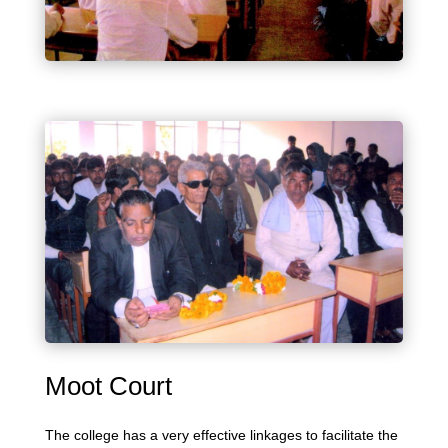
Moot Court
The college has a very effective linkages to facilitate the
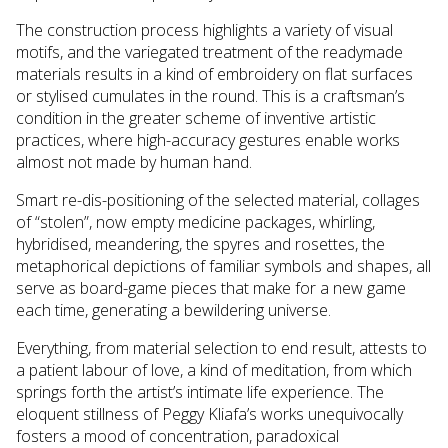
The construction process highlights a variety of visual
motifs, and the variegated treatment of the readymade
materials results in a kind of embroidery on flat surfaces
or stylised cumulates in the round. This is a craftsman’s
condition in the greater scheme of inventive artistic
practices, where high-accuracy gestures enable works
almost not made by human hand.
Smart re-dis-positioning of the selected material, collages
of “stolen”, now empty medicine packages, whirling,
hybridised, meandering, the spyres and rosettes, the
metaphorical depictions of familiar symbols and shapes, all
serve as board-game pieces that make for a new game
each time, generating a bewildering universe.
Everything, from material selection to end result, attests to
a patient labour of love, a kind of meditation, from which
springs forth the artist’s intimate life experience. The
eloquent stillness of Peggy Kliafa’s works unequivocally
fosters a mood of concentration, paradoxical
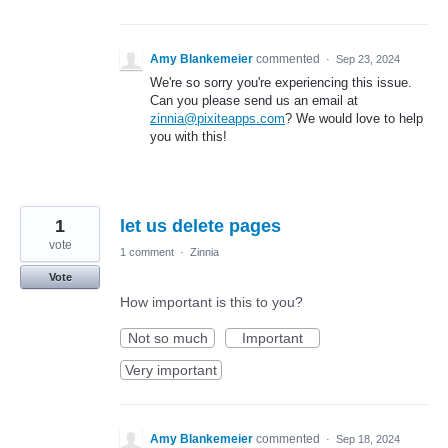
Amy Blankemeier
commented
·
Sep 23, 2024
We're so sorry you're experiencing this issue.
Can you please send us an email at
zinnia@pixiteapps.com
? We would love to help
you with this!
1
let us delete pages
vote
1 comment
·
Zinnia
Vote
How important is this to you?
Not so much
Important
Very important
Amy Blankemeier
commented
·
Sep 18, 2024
==
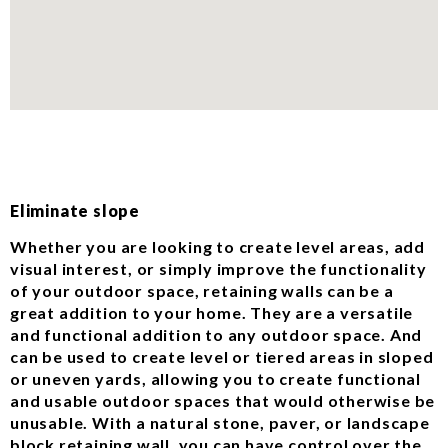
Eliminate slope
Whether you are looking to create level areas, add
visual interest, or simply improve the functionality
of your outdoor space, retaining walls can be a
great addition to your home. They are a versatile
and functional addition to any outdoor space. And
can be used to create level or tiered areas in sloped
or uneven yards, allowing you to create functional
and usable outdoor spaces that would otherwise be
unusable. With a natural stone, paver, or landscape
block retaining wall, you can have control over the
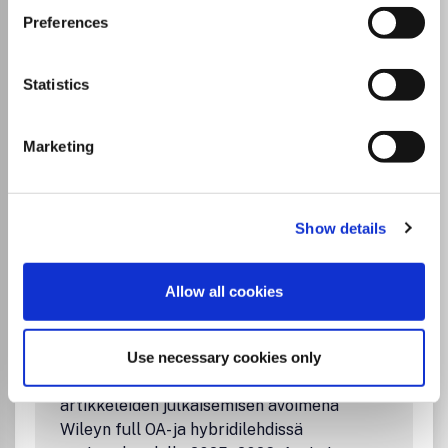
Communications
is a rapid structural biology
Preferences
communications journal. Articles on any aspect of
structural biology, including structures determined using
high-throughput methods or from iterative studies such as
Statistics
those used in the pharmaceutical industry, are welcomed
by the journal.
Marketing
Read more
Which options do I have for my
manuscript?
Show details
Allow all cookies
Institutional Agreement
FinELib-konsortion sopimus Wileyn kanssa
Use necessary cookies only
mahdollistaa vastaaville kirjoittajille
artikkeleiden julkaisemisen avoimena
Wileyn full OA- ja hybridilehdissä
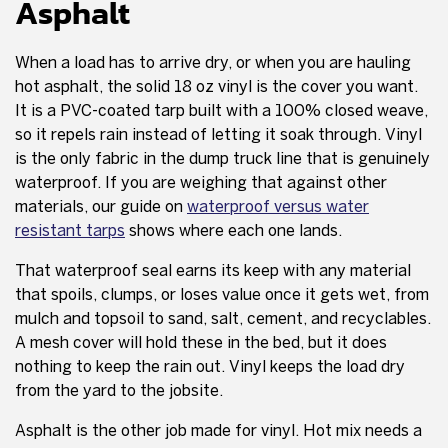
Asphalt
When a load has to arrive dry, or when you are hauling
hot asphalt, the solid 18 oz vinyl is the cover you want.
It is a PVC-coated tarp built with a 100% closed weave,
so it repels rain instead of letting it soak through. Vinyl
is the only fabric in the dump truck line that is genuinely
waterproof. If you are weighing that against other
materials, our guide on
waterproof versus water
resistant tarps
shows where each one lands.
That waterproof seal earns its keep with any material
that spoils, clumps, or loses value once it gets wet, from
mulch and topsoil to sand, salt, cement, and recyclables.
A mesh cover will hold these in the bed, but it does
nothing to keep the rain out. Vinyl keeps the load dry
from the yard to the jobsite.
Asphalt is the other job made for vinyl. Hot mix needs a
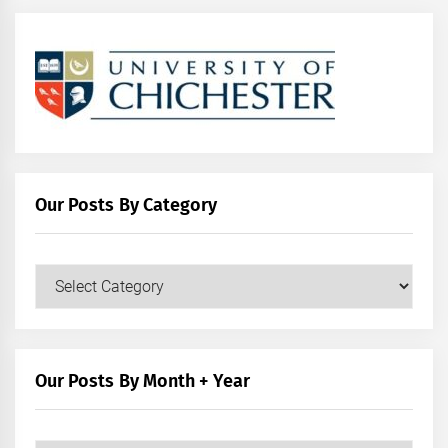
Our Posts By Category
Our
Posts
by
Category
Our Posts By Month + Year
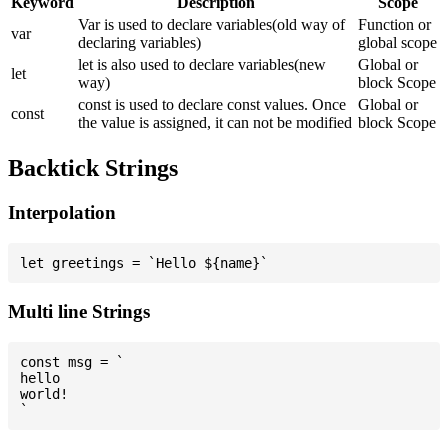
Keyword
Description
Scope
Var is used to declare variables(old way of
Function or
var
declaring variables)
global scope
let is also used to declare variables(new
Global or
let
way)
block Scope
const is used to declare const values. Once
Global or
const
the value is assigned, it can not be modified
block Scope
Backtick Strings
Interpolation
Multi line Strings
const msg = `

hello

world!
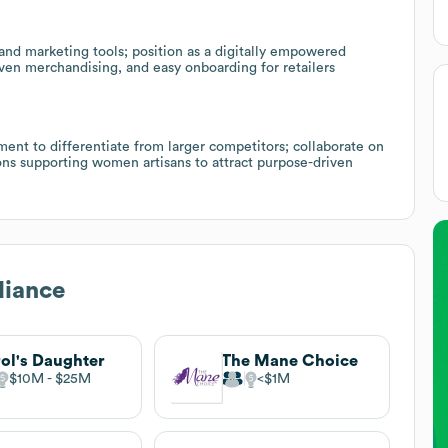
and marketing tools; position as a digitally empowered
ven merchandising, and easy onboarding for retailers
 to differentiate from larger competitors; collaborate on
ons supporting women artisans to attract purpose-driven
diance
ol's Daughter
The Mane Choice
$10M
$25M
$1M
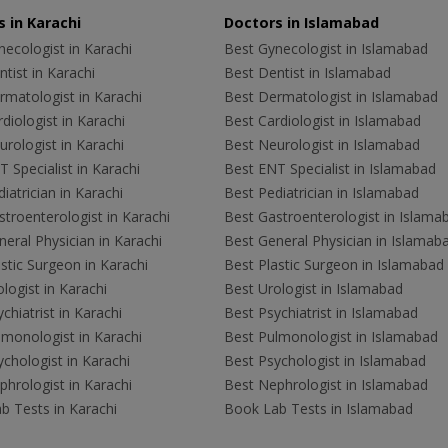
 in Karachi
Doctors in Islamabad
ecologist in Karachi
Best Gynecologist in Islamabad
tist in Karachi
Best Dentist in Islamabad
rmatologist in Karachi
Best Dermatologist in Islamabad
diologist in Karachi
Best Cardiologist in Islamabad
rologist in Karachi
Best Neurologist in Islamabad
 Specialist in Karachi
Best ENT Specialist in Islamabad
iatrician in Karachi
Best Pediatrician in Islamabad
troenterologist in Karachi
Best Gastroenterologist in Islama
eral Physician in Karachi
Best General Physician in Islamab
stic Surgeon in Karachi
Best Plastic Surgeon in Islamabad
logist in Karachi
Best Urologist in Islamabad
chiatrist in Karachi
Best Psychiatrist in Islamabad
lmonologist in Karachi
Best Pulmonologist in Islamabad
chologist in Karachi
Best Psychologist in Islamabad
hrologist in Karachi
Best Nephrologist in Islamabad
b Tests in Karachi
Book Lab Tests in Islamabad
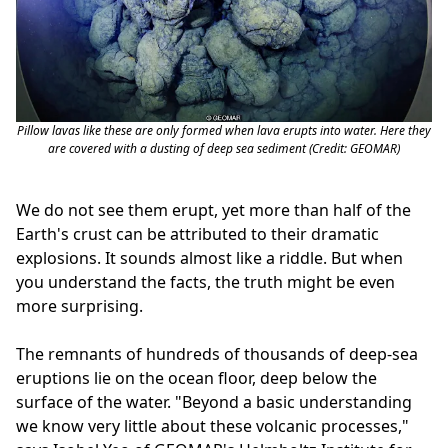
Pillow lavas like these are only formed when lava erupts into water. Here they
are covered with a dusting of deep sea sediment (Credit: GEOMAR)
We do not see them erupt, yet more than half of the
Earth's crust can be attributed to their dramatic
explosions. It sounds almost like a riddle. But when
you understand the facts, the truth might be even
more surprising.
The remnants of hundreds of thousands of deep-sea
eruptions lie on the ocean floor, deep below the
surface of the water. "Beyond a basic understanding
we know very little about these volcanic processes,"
* * *
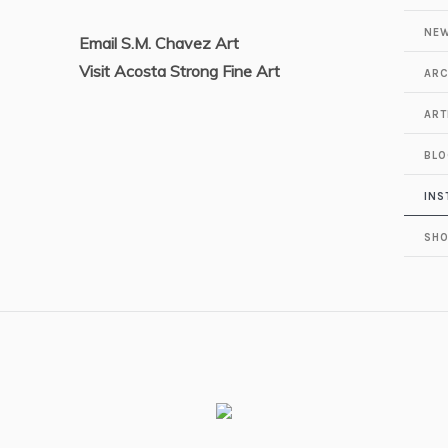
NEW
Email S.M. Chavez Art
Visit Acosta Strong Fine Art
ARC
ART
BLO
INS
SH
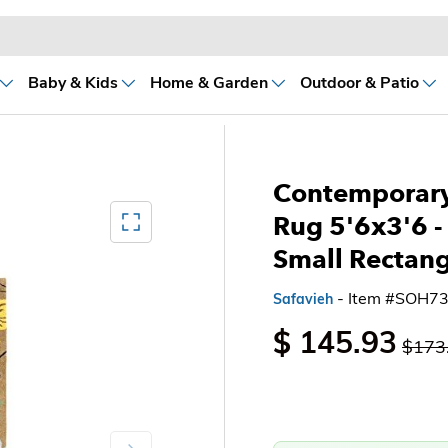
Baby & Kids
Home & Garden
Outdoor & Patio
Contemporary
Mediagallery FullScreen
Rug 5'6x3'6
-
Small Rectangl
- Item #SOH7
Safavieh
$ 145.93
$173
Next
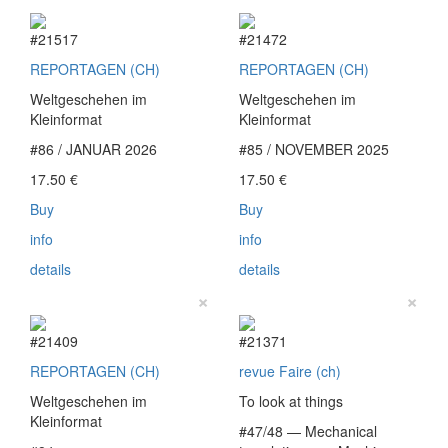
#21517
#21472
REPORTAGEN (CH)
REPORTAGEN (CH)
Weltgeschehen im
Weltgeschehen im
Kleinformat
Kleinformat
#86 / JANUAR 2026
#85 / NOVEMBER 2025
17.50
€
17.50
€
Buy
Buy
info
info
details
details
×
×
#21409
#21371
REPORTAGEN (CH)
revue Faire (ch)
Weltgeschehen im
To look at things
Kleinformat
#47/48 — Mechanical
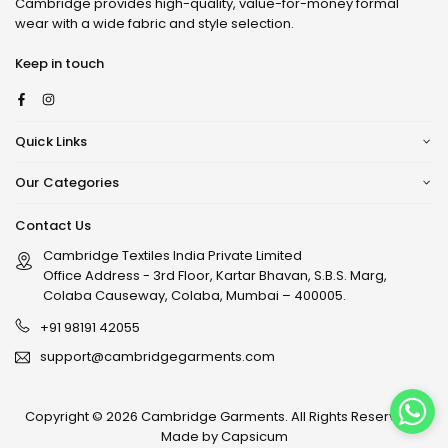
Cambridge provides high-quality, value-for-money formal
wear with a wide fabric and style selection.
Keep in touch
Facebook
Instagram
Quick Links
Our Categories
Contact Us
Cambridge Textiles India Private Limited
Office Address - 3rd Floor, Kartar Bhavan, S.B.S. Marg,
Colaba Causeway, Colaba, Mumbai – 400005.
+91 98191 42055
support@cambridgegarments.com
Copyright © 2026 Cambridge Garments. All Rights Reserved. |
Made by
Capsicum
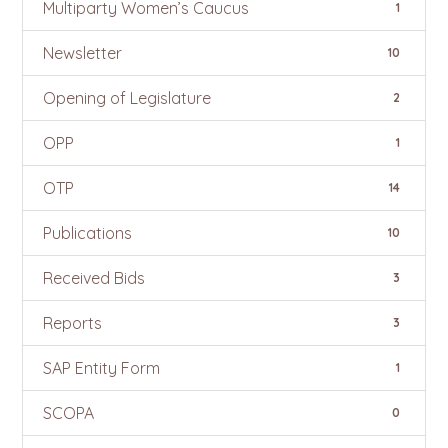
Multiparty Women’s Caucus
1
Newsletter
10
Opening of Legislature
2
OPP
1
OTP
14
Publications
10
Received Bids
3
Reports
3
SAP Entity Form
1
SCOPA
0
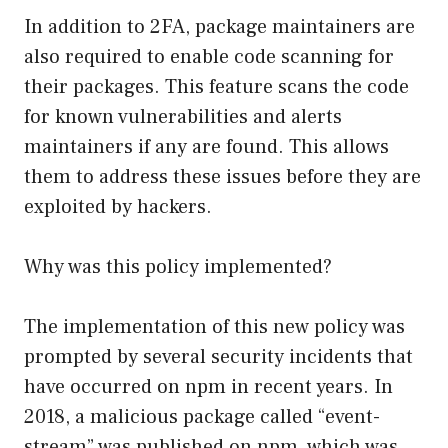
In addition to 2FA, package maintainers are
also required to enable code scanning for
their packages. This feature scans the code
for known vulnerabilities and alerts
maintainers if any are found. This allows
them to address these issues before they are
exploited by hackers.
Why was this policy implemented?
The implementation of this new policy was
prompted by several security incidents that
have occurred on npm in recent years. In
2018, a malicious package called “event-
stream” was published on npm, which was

> [DIRECTIONS FOR THIS TASK]: Each line above where the word "structural" occurs should be returned in full.

> [REPLY]:
is a rapid structural biology
structural biology, including structures determined using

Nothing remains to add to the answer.